*What to do*
Since the copy must match the original, write out each record word for word, skipping only the pictures.
══ Excerpted records
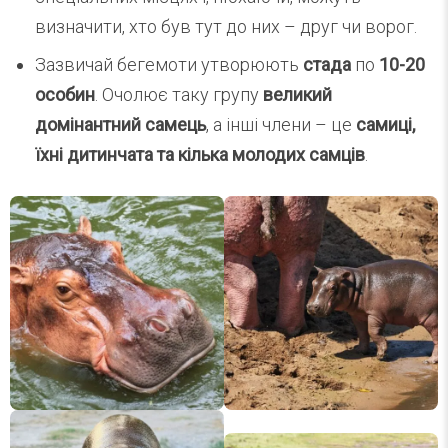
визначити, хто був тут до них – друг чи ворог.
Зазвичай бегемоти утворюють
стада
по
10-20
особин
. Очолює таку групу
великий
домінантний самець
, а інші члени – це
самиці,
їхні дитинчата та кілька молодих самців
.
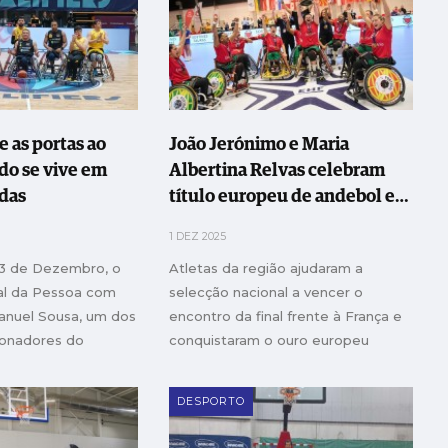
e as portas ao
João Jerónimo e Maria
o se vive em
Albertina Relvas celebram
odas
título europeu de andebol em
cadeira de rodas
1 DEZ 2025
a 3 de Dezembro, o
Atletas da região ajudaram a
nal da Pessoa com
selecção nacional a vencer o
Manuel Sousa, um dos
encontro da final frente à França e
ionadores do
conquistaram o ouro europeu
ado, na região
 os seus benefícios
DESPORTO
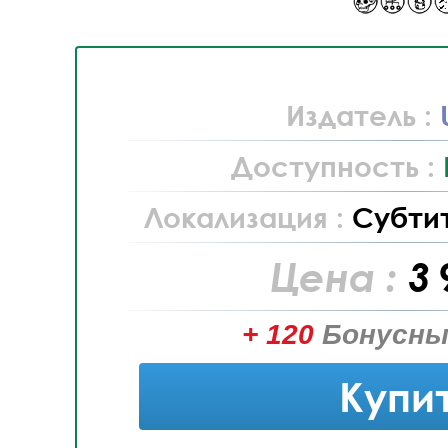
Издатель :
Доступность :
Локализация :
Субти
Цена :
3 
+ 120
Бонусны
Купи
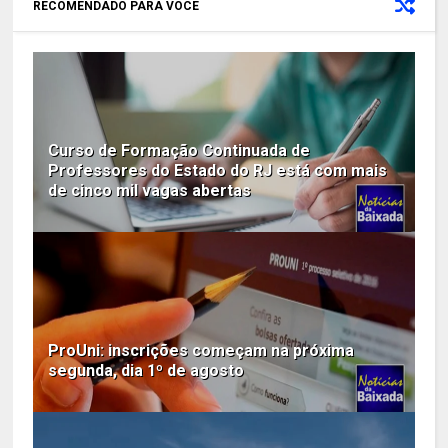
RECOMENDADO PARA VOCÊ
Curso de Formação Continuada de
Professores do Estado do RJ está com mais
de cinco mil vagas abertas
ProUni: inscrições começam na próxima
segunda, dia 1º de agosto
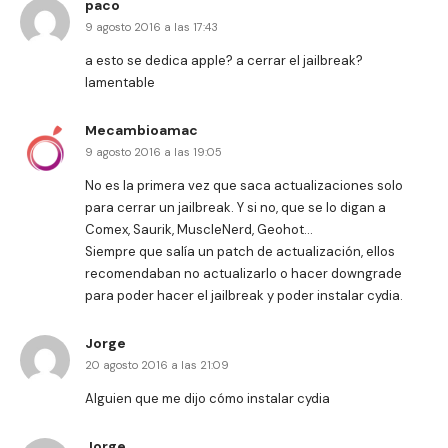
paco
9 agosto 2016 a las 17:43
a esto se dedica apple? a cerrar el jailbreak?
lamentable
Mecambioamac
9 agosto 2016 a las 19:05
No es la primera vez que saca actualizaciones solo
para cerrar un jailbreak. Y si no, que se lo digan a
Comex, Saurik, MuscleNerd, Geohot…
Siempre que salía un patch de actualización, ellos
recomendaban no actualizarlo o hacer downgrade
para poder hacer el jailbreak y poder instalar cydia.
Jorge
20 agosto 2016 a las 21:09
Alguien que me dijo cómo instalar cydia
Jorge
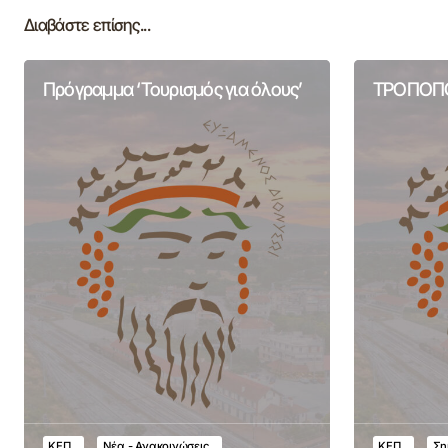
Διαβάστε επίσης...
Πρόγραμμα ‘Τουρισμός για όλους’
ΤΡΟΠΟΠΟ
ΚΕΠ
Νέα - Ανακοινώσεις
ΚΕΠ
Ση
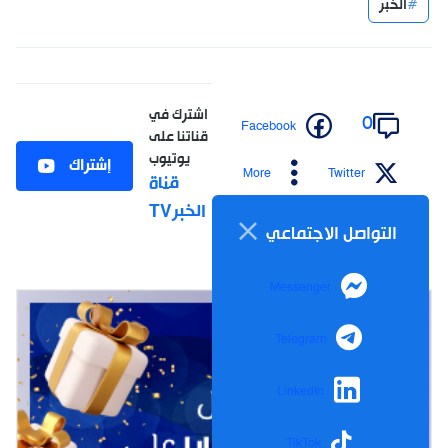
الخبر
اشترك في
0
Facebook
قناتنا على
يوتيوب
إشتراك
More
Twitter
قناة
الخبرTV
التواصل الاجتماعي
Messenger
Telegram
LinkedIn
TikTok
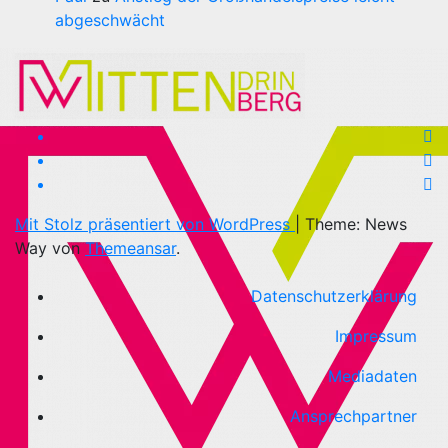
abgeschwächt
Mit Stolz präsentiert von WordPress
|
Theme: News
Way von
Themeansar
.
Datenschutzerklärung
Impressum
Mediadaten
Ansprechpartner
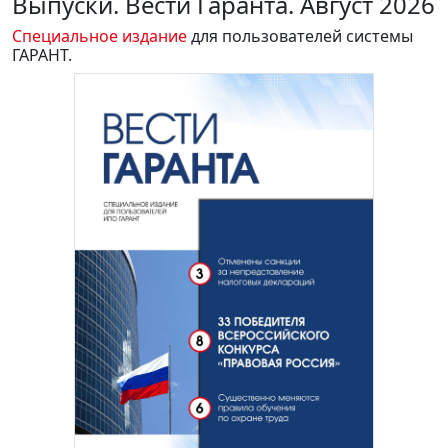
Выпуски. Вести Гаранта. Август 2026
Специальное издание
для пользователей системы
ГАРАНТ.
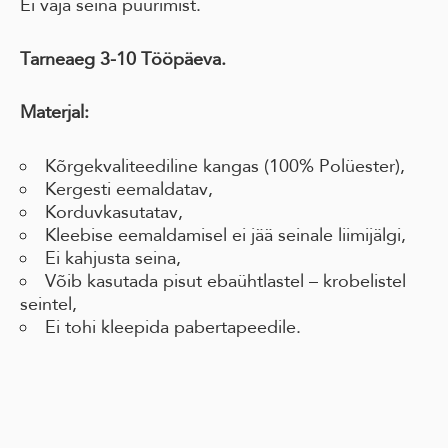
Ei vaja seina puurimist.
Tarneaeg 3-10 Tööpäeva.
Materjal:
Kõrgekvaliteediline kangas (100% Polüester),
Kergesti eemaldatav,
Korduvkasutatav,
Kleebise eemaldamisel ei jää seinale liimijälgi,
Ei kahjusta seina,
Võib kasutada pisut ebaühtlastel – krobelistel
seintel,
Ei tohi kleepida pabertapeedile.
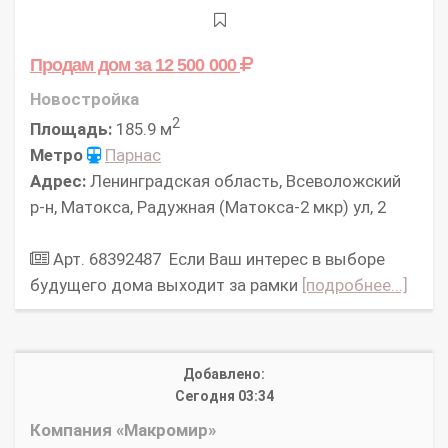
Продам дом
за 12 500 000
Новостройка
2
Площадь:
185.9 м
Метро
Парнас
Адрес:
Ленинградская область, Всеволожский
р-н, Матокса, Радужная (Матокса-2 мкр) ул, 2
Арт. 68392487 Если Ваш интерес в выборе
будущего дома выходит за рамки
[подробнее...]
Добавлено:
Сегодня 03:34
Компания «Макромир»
════
*Task result*
визначити, хто був тут до них – друг чи ворог.
Зазвичай бегемоти утворюють
стада
по
10-20
особин
. Очолює таку групу
великий
домінантний самець
, а інші члени – це
самиці,
їхні дитинчата та кілька молодих самців
.
e as portas ao
João Jerónimo e Maria
o se vive em
Albertina Relvas celebram
odas
título europeu de andebol em
cadeira de rodas
1 DEZ 2025
a 3 de Dezembro, o
Atletas da região ajudaram a
nal da Pessoa com
selecção nacional a vencer o
Manuel Sousa, um dos
encontro da final frente à França e
ionadores do
conquistaram o ouro europeu
ado, na região
 os seus benefícios
DESPORTO
Издатель :
Доступность :
Локализация :
Субти
Цена :
3 
+ 120
Бонусны
Купи
RECOMENDADO PARA VOCÊ
Curso de Formação Continuada de
Professores do Estado do RJ está com mais
de cinco mil vagas abertas
ProUni: inscrições começam na próxima
segunda, dia 1º de agosto
paco
9 agosto 2016 a las 17:43
a esto se dedica apple? a cerrar el jailbreak?
lamentable
Mecambioamac
9 agosto 2016 a las 19:05
No es la primera vez que saca actualizaciones solo
para cerrar un jailbreak. Y si no, que se lo digan a
Comex, Saurik, MuscleNerd, Geohot…
Siempre que salía un patch de actualización, ellos
recomendaban no actualizarlo o hacer downgrade
para poder hacer el jailbreak y poder instalar cydia.
Jorge
20 agosto 2016 a las 21:09
Alguien que me dijo cómo instalar cydia
Jorge
Διαβάστε επίσης...
Πρόγραμμα ‘Τουρισμός για όλους’
ΤΡΟΠΟΠΟ
ΚΕΠ
Νέα - Ανακοινώσεις
ΚΕΠ
Ση
الخبر
اشترك في
0
Facebook
قناتنا على
يوتيوب
إشتراك
More
Twitter
قناة
الخبرTV
التواصل الاجتماعي
Messenger
Telegram
LinkedIn
TikTok
abgeschwächt
Mit Stolz präsentiert von WordPress
|
Theme: News
Way von
Themeansar
.
Datenschutzerklärung
Impressum
Mediadaten
Ansprechpartner
Выпуски. Вести Гаранта. Август 2026
Специальное издание
для пользователей системы
ГАРАНТ.
Ei vaja seina puurimist.
Tarneaeg 3-10 Tööpäeva.
Materjal:
Kõrgekvaliteediline kangas (100% Polüester),
Kergesti eemaldatav,
Korduvkasutatav,
Kleebise eemaldamisel ei jää seinale liimijälgi,
Ei kahjusta seina,
Võib kasutada pisut ebaühtlastel – krobelistel
seintel,
Ei tohi kleepida pabertapeedile.
Продам дом
за 12 500 000
Новостройка
2
Площадь:
185.9 м
Метро
Парнас
Адрес:
Ленинградская область, Всеволожский
р-н, Матокса, Радужная (Матокса-2 мкр) ул, 2
Арт. 68392487 Если Ваш интерес в выборе
будущего дома выходит за рамки
[подробнее...]
Добавлено:
Сегодня 03:34
Компания «Макромир»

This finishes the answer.